Laut der Studie wird bei Investor-Staat-Klagen, soweit diese bekannt sind, der Energiecharta-Vertrag von 1994 am häufigsten als rechtliche Grundlage herangezogen. Mit dem Vertrag sollten die Energiesektoren der ehemaligen Sowjetunion und der osteuropäischen Staaten in den Westen integriert werden. Tatsächlich beruht auf diesem Vertrag die Klage des Vattenfall-Konzerns gegen die Bundesrepublik wegen des Atomausstiegs. Der Stromkonzern hat nicht nur vor dem Bundesverfassungsgericht Schadensersatzklagen eingereicht, sondern auch vor dem Washingtoner Schiedsgericht. Dabei soll der Konzern eine Forderung von 4,7 Milliarden Euro genannt haben.

Die Untersuchung der Nichtregierungsorganisationen zitiert unter anderem aus einem Briefing einer US-Anwaltskanzlei zu den "Möglichkeiten für ausländische Investoren, mit Gesetzesänderungen im Bereich der erneuerbaren Energien umzugehen". Verbindliche Produktionsziele für erneuerbare Energien würden, so die Argumentation der Anwälte, die "legitimen Erwartungen von Unternehmen verletzen, dass der Anteil von Energie aus fossilen Quellen nicht verringert wird". Der Standard der "fairen und gerechten Behandlung" sei durch Zielvorgaben zu grüner Energie in Investitionsabkommen nicht mehr gewährleistet. Das rechtfertige einen Anspruch auf Entschädigungszahlungen.

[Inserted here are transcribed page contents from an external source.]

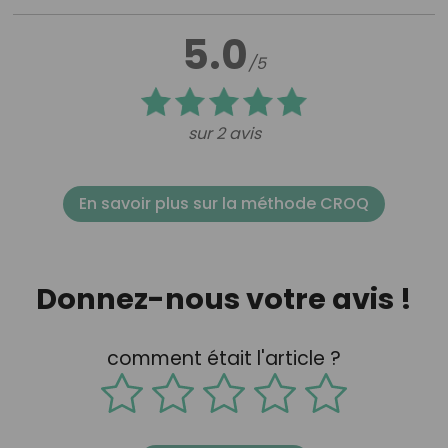
5.0
/5
sur 2 avis
En savoir plus sur la méthode CROQ
Donnez-nous votre avis !
comment était l'article ?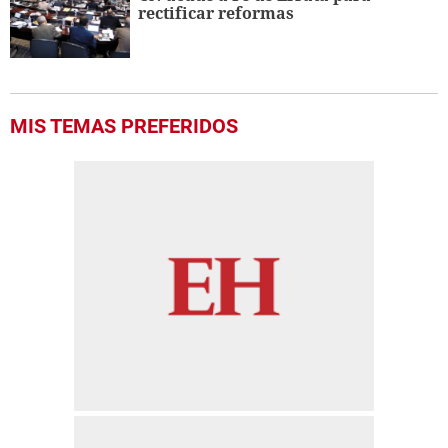
rectificar reformas
MIS TEMAS PREFERIDOS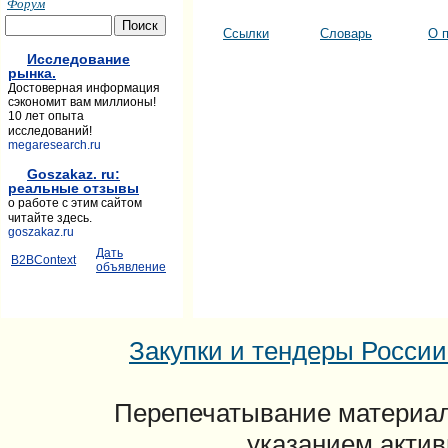
Форум
Ссылки
Словарь
О 
Исследование
рынка.
Достоверная информация
сэкономит вам миллионы!
10 лет опыта
исследований!
megaresearch.ru
Goszakaz. ru:
реальные отзывы
о работе с этим сайтом
читайте здесь.
goszakaz.ru
Дать
B2BContext
объявление
Закупки и тендеры России: 
Перепечатывание материал
указанием актив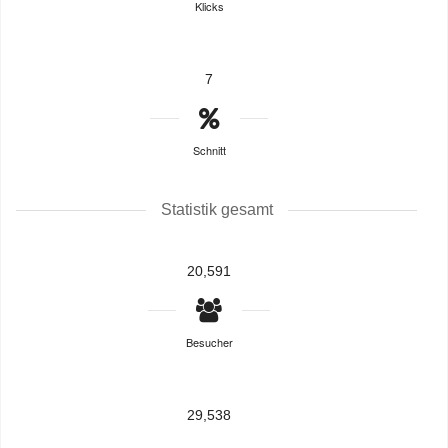
Klicks
7
Schnitt
Statistik gesamt
20,591
Besucher
29,538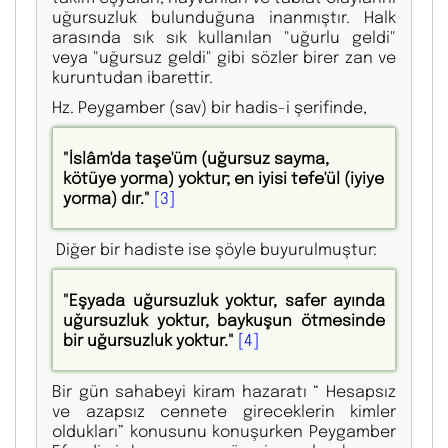
uğursuzluk bulunduğuna inanmıştır. Halk
arasında sık sık kullanılan "uğurlu geldi"
veya "uğursuz geldi" gibi sözler birer zan ve
kuruntudan ibarettir.
Hz. Peygamber (sav) bir hadis-i şerifinde,
"İslâm'da taşe'üm (uğursuz sayma,
kötüye yorma) yoktur; en iyisi tefe'ül (iyiye
yorma) dır."
[3]
Diğer bir hadiste ise şöyle buyurulmuştur:
"Eşyada uğursuzluk yoktur, safer ayında
uğursuzluk yoktur, baykuşun ötmesinde
bir uğursuzluk yoktur."
[4]
Bir gün sahabeyi kiram hazaratı “ Hesapsız
ve azapsız cennete gireceklerin kimler
oldukları” konusunu konuşurken Peygamber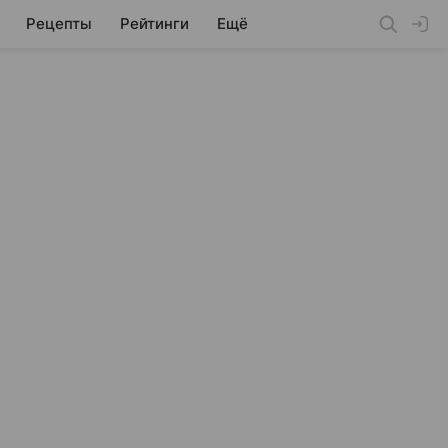
Рецепты
Рейтинги
Ещё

Nach Ansicht der Studienautoren vermindern auch die von der EU-Kommission und anderen gemachten Reformvorschläge für TTIP und Ceta das Risiko nicht, das von solchen exklusiven Investorprivilegien ausgehe. In den Vorschlägen der EU-Kommission gebe es nichts, was Investoren davon abhielte, Maßnahmen wie Frackingverbote oder den Ausstieg aus fossilen Energieformen anzugreifen. Auch der vor eine Woche nach monatelangen Beschwerden im Bundeswirtschaftsministerium eingerichtete Leseraum für Bundestagsabgeordnete konnte die Zweifel an den Abkommen nicht mindern, eher sei die Skepsis noch gestiegen, berichten Abgeordnete, die die geheimen Unterlagen sichten durften.

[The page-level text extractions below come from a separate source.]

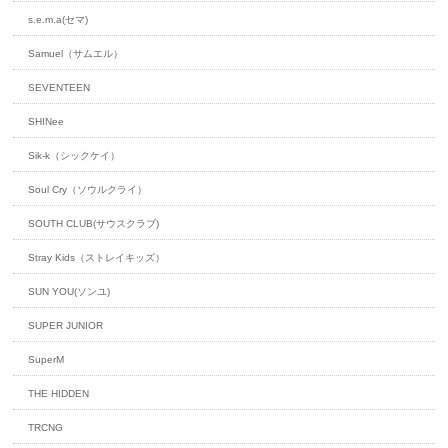
s.e.m.a(セマ)
Samuel（サムエル）
SEVENTEEN
SHINee
Sik-k（シックケイ）
Soul Cry（ソウルクライ）
SOUTH CLUB(サウスクラブ)
Stray Kids（ストレイキッズ）
SUN YOU(ソンユ)
SUPER JUNIOR
SuperM
THE HIDDEN
TRCNG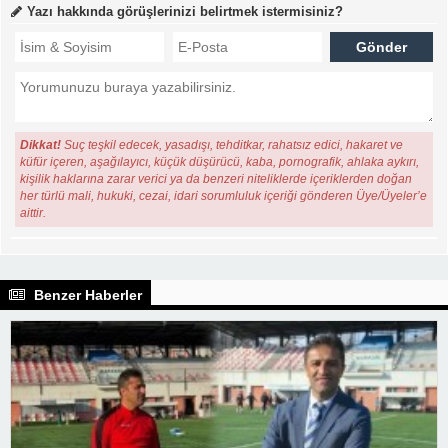
Yazı hakkında görüşlerinizi belirtmek istermisiniz?
Dikkat!
Suç teşkil edecek, yasadışı, tehditkar, rahatsız edici, hakaret ve
küfür içeren, aşağılayıcı, küçük düşürücü, kaba, pornografik, ahlaka aykırı,
kişilik haklarına zarar verici ya da benzeri niteliklerde içeriklerden doğan
her türlü mali, hukuki, cezai, idari sorumluluk içeriği gönderen Üye/Üyeler’e
aittir.
Benzer Haberler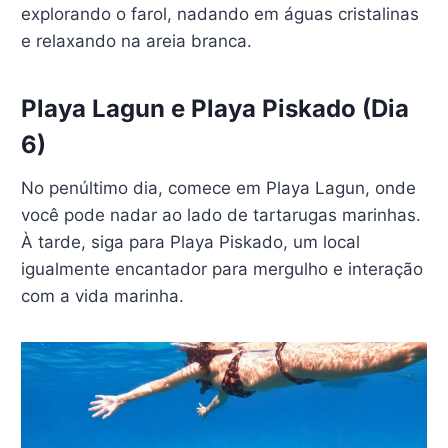
explorando o farol, nadando em águas cristalinas
e relaxando na areia branca.
Playa Lagun e Playa Piskado (Dia
6)
No penúltimo dia, comece em Playa Lagun, onde
você pode nadar ao lado de tartarugas marinhas.
À tarde, siga para Playa Piskado, um local
igualmente encantador para mergulho e interação
com a vida marinha.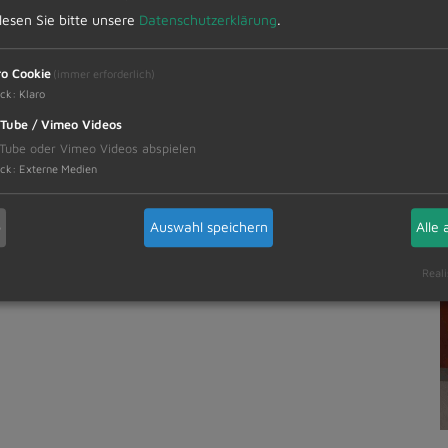
nd widmet sich vorzugsweise abstrakten
 lesen Sie bitte unsere
Datenschutzerklärung
.
rbeffekten. Die weltweiten Kontakte und
n finden Sie unter www.heidi-winkler.de. Die
ro Cookie
(immer erforderlich)
iten, Dienstag bis Freitag von 8.00 – 12.00
ck
:
Klaro
is 18.00 Uhr, besucht werden.
Tube / Vimeo Videos
Tube oder Vimeo Videos abspielen
ck
:
Externe Medien
b
Auswahl speichern
Alle 
Reali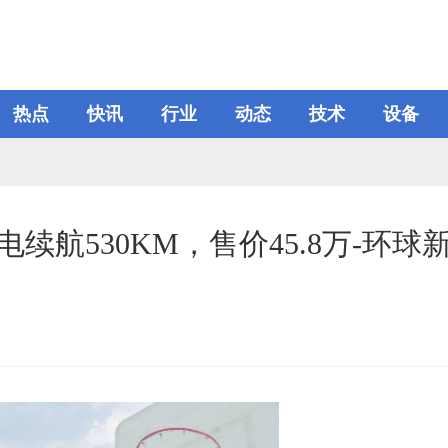
热点
快讯
行业
动态
技术
设备
续航530KM，售价45.8万-环球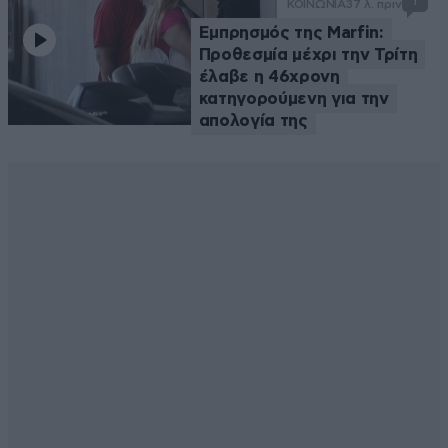
1
ΚΟΙΝΩΝΙΑ
37 λ. πριν
Εμπρησμός της Marfin:
Προθεσμία μέχρι την Τρίτη
έλαβε η 46χρονη
κατηγορούμενη για την
απολογία της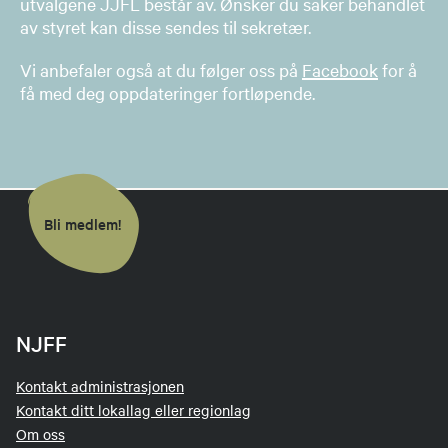
utvalgene JJFL består av. Ønsker du saker behandlet
av styret kan disse sendes til sekretær.
Vi anbefaler også at du følger oss på
Facebook
for å
få med deg oppdateringer fortløpende.
Bli medlem!
NJFF
Kontakt administrasjonen
Kontakt ditt lokallag eller regionlag
Om oss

Trotz jüngster Reformversprechen der EU-Kommission blieben die Investor-Staat-Verfahren "so lebendig und gefährlich wie eh und je," sagte Pia Eberhardt vom Corporate Europe Observatory in Brüssel. "Wenn wir einen gefährlich hohen Anstieg der Erderwärmung verhindern wollen, müssen diese konzernfreundlichen Verträge gestoppt werden."